"I try," Talia said, wrapping her arm around Nat's shoulder's while the near-invulnerable woman rested her head on the lycanthrope's shoulder.

Down the tunnel...

Jane and Red lay next to each other in a thick silence. Jane had gone numb after making the decision to go home. It was kind of Like having butterflies in your stomach to an extreme degree. It was one thing to have nightmares, but it was another to seek them out in the holes they dwelled and facing them. Her head was lying in the crook of Red's arm, but it was not an act of intimacy. She barely knew that the red-headed woman was there.

Red was searching the corridors of her mind, trying to find words of comfort or encouragement or . . . or anything. They were a sorry pair, with Red covered in bandages and Jane with an arm in a cast and the remnants of intensive bruising on her face. And soon, they would be leaving the place Red had called home for the last ten years to go to . . . to wherever it is that Jane had once called home, where the powerful but unstable young woman might very well rip her stepfather apart. And Red wasn't sure if she should try and stop that from happening. She wasn't sure if she wanted to.

"Stop thinking," Jane said softly.

"Your brain is loud . . . like an alley cat stuck in a trashcan, trying to get out." She felt a tear form at the corner of her eye.

“I'm sorry Red. I'm sorry for everything I've done, and everything I brought upon the Strays."

Red kissed the top of Jane's head.

"We were fighting this war before you arrived. The Shoggoth would've come after us sooner or later anyway. But I know I won't convince you of that. You'll have to come to terms with it on your own." She felt a warm tingle as Jane cuddled closer to her.

“Jane, when we get to where we're going, what do you want me to do?"

Jane closed her eyes.

“Just be there."

Even as Jane vanquishes one demon, another appears.

Red was a lycanthrope . . . a powerful creature whose physical existence shifted between her human form and a half-human, half puma entity. She wasn't meant for or fond of enclosed spaces.
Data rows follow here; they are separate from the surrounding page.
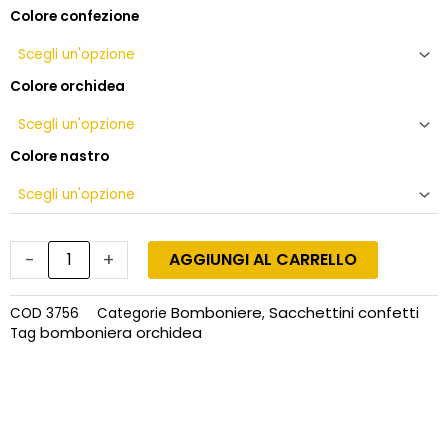
confetti
Colore confezione
quantità
Colore orchidea
Colore nastro
-
+
AGGIUNGI AL CARRELLO
Bomboniere
Sacchettini confetti
COD
3756
Categorie
,
bomboniera orchidea
Tag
The inside of a passenger train definitely counted as “enclosed.” But nevertheless, she found herself sandwiched between an elderly gentleman who smelled faintly of mothballs and a pretty young woman with her arm in a sling. It was this latter creature . . . Jane, who had brought Red to this place.
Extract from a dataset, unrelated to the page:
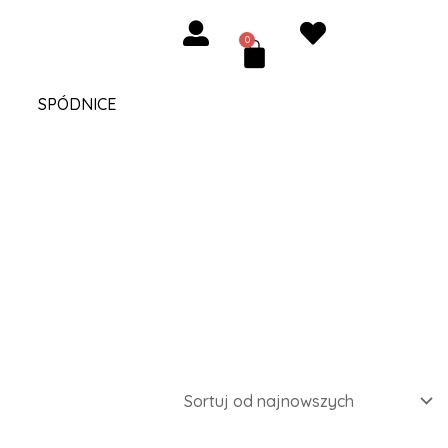
0
Cart
SPÓDNICE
A few months earlier, Red had simply been worried about hellspawn activity in the underworld of Springfield, California. Since then, Jane had showed up, helped save Red's brother (another lycanthrope), manifested a powerful magical Talent, been almost killed twice and had fought an ancient and evil creature, almost losing her life and sanity in the process. Jane had come to the Strays a fragile and breakable creature, and the Shoggoth had preyed upon that and fed upon her growing mental instability. It had come so close to devouring Jane's soul that Red shuddered to think about it. Now, Red was escorting the woman she had unexpectedly and secretly come to love back to where she had grown up. And more importantly, she was taking Jane back to the thing Jane had been running from for years ... the thing that had broken her spirit and sense of self-worth the man, if he could be called that, that had hurt Jane so very badly so very long ago.
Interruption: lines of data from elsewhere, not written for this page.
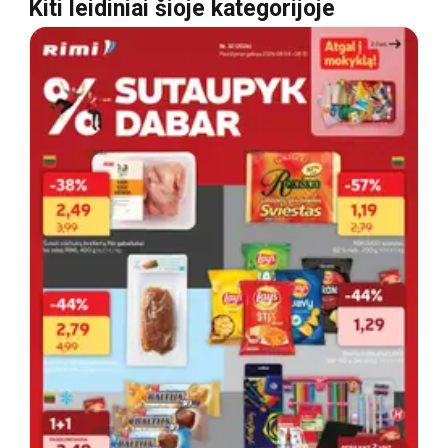
Kiti leidiniai šioje kategorijoje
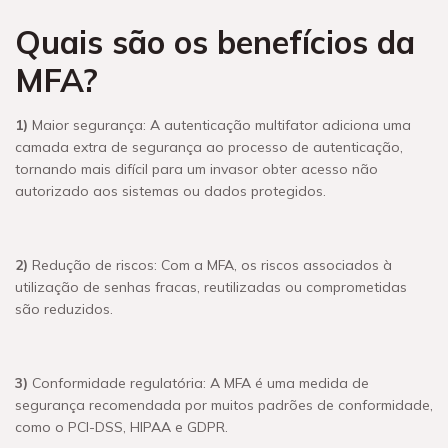
Quais são os benefícios da
MFA?
1)
Maior segurança: A autenticação multifator adiciona uma
camada extra de segurança ao processo de autenticação,
tornando mais difícil para um invasor obter acesso não
autorizado aos sistemas ou dados protegidos.
2)
Redução de riscos: Com a MFA, os riscos associados à
utilização de senhas fracas, reutilizadas ou comprometidas
são reduzidos.
3)
Conformidade regulatória: A MFA é uma medida de
segurança recomendada por muitos padrões de conformidade,
como o PCI-DSS, HIPAA e GDPR.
Jane could feel herself getting closer to her home town with every jostle of the car, and she felt a chill creeping down from her brain and infesting the rest of her body. ‘Do I really want to do this?’ she asked of herself. ‘No, I'm pretty sure I don't,’ she thought.

"But I need to.' Her arm crept around Red's and she rested her head on the woman's shoulder. She knew the lycanthrope was uncomfortable leaving the Den in such a time of turmoil.

"It'll be dark when we get there," Jane said absently. They would take the bus from the train station to the sleepy little town she had once called home.

"If you want, you could get some sleep now and..."

“No, that's okay," Red replied, pulling her girlfriend closer.

“I don't think I could sleep now anyway." She paused.

"Are we going straight there?" She didn't need to explain where "there" meant.

"Yes," Jane whispered, almost fearfully. She still didn't know what she was going to do when she saw her stepfather. She hadn't seen Jack in many years . . . not since she had run away. It occurred to her that she hadn't even considered what she would do if she saw her mother. Jane's feelings about her mother were . . . complicated.

The two women slipped back into silence. It would all be over soon enough.